**TASK OBJECTIVE:** All lines in the records below with the word "Engineer" must be returned.

Saved data entries
+--

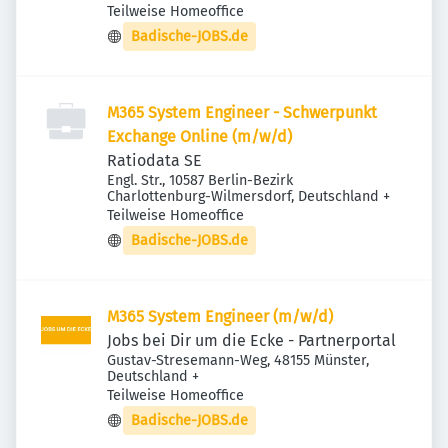
Teilweise Homeoffice
Badische-JOBS.de
M365 System Engineer - Schwerpunkt
Exchange Online (m/w/d)
Ratiodata SE
Engl. Str., 10587 Berlin-Bezirk
Charlottenburg-Wilmersdorf, Deutschland
+
Teilweise Homeoffice
Badische-JOBS.de
M365 System Engineer (m/w/d)
Jobs bei Dir um die Ecke - Partnerportal
Gustav-Stresemann-Weg, 48155 Münster,
Deutschland
+
Teilweise Homeoffice
Badische-JOBS.de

+--

**SOLVED PROBLEM:**
M365 System Engineer - Schwerpunkt
M365 System Engineer (m/w/d)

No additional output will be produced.